**Activity**: Both the line with "gönderildiği belirtildi." and the line with "Kimyasal kirlilik ihtimalinin" in the records below must appear in the output, along with every line between them, exactly and with nothing added.

[Data extract — start]

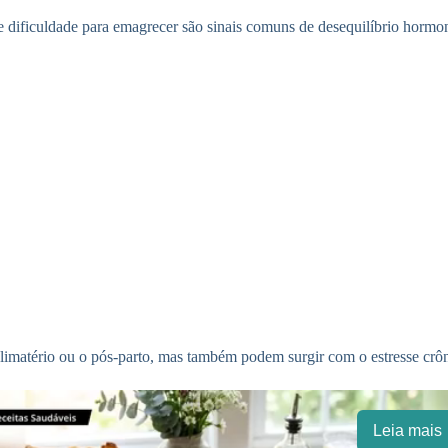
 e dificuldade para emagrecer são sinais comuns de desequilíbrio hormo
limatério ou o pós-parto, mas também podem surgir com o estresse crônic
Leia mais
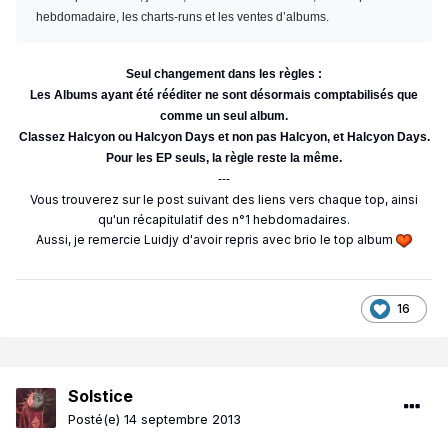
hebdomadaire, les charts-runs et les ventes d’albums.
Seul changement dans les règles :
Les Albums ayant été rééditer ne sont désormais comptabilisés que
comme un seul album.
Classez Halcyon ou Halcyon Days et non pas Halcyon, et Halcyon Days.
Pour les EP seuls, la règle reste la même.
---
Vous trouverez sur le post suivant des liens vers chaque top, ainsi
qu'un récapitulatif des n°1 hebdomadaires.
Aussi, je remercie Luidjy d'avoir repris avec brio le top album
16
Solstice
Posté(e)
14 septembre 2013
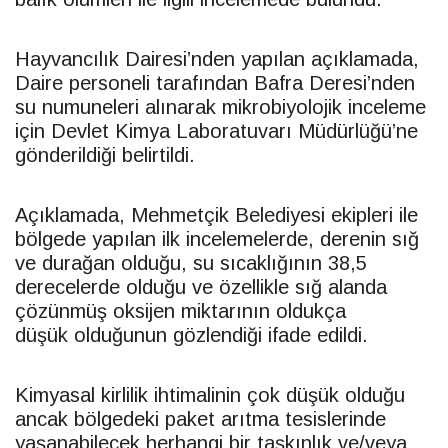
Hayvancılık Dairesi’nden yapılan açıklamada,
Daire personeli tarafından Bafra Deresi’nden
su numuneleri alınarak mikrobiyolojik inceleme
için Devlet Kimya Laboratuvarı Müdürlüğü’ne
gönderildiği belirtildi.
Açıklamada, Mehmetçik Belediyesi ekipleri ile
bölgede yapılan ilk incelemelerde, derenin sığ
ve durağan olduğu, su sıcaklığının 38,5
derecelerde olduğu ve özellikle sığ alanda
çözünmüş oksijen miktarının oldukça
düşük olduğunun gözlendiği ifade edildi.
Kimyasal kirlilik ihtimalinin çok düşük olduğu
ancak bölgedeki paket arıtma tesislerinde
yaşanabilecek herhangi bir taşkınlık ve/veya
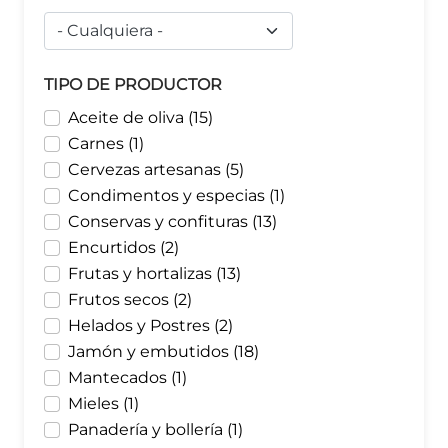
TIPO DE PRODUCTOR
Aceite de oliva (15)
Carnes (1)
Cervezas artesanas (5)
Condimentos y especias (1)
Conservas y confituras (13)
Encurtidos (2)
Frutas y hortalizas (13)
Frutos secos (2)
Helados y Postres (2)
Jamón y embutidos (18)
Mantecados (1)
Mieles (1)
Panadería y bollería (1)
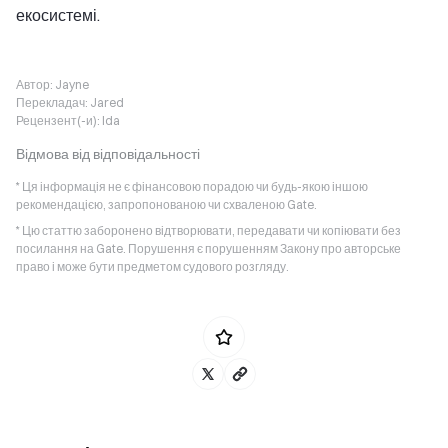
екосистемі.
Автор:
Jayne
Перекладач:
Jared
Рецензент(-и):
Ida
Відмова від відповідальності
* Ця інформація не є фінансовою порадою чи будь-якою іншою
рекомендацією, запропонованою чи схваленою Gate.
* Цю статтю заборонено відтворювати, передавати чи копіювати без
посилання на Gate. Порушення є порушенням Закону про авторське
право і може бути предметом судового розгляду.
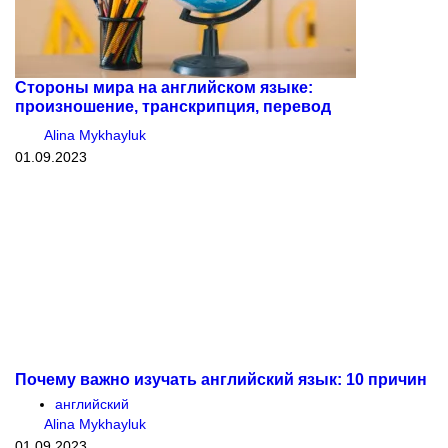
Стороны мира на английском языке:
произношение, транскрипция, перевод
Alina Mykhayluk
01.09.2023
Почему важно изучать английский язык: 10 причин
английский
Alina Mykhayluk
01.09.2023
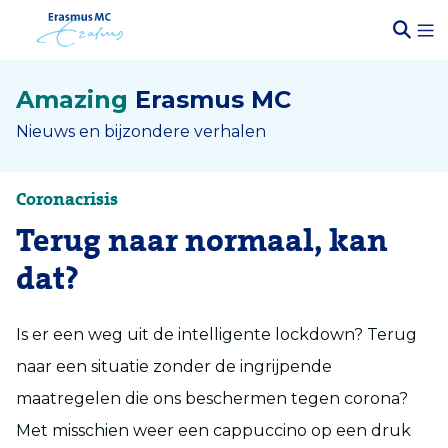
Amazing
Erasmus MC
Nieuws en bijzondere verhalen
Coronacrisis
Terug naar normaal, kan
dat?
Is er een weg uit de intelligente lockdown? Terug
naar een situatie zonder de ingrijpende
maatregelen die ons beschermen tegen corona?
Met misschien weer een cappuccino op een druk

[Data extract — finish]
[Data extract — start]

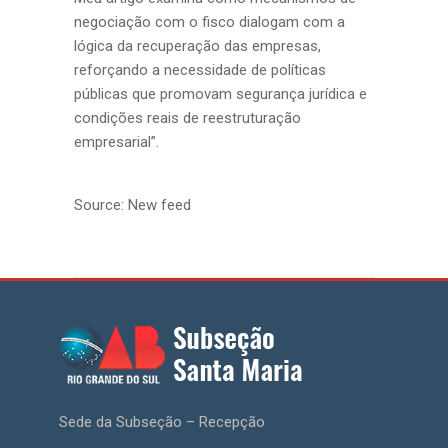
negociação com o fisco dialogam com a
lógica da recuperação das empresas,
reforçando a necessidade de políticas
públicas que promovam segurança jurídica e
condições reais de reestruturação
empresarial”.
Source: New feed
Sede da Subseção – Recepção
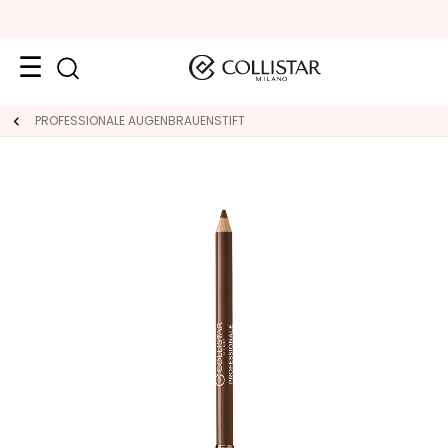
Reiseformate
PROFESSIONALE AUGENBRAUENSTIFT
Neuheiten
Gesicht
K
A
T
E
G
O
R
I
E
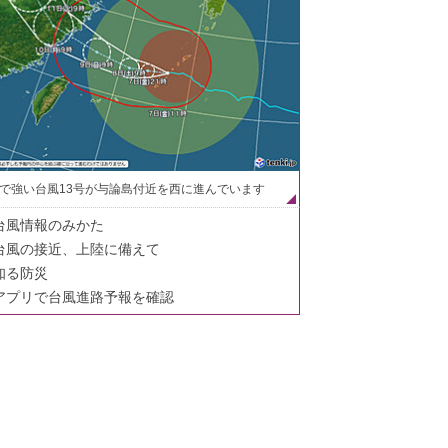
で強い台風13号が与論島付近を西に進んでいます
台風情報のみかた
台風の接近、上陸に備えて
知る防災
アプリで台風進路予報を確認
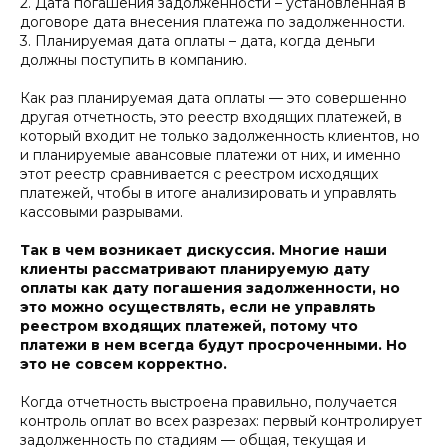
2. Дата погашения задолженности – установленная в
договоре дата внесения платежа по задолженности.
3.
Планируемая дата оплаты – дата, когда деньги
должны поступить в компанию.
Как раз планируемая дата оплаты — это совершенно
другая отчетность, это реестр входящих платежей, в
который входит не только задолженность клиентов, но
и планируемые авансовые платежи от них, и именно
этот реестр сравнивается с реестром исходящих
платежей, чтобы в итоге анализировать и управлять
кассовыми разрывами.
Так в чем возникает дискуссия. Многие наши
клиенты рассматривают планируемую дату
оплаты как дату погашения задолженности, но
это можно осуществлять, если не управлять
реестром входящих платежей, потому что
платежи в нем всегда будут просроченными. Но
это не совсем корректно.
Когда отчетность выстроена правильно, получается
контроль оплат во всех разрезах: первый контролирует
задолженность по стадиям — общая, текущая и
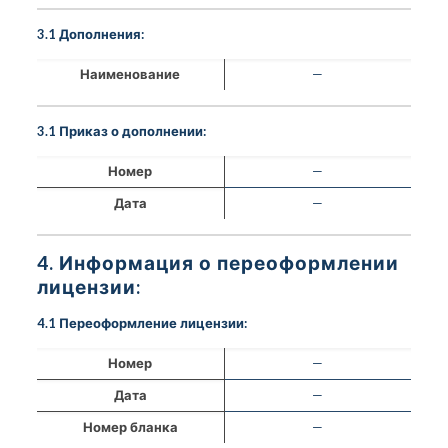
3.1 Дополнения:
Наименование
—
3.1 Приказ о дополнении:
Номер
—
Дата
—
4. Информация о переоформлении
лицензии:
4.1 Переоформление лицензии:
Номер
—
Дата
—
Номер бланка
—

[Data extract — finish]
[Data extract — start]

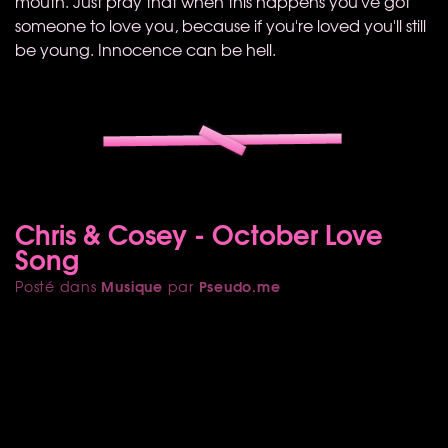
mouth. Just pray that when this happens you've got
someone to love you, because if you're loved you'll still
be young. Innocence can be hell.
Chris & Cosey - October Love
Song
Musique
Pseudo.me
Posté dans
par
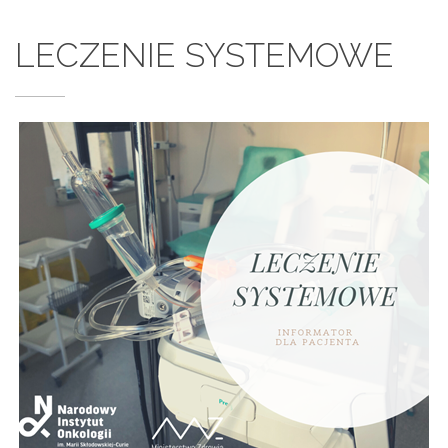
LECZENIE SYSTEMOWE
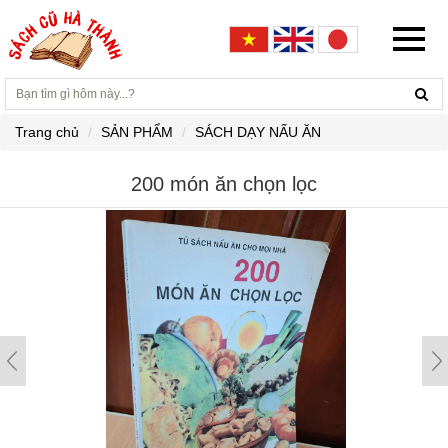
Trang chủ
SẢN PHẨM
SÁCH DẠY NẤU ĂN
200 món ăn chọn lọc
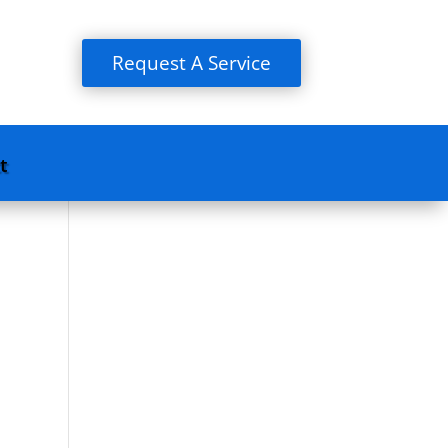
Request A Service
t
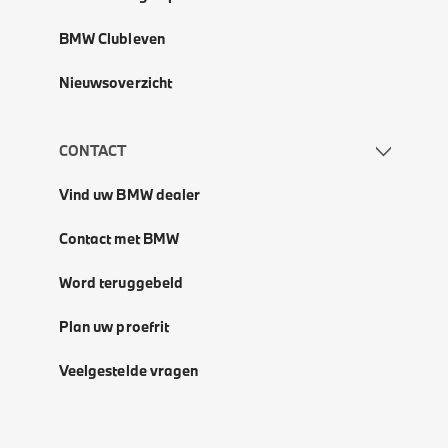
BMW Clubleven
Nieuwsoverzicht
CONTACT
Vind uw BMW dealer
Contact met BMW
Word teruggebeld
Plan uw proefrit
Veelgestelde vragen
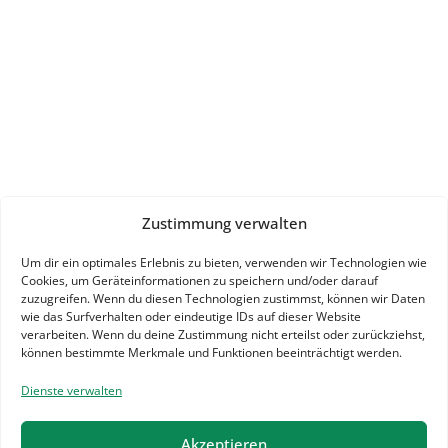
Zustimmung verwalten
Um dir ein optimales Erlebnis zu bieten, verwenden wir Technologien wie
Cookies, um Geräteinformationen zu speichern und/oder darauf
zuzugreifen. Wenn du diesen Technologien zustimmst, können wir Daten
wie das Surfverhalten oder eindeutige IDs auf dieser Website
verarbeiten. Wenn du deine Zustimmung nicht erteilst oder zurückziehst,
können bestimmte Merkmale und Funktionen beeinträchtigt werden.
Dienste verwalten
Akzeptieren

[Data extract — finish]

**Response**:
gönderildiği belirtildi.
Açıklamada, Mehmetçik Belediyesi ekipleri ile
bölgede yapılan ilk incelemelerde, derenin sığ
ve durağan olduğu, su sıcaklığının 38,5
derecelerde olduğu ve özellikle sığ alanda
çözünmüş oksijen miktarının oldukça
düşük olduğunun gözlendiği ifade edildi.
Kimyasal kirlilik ihtimalinin çok düşük olduğu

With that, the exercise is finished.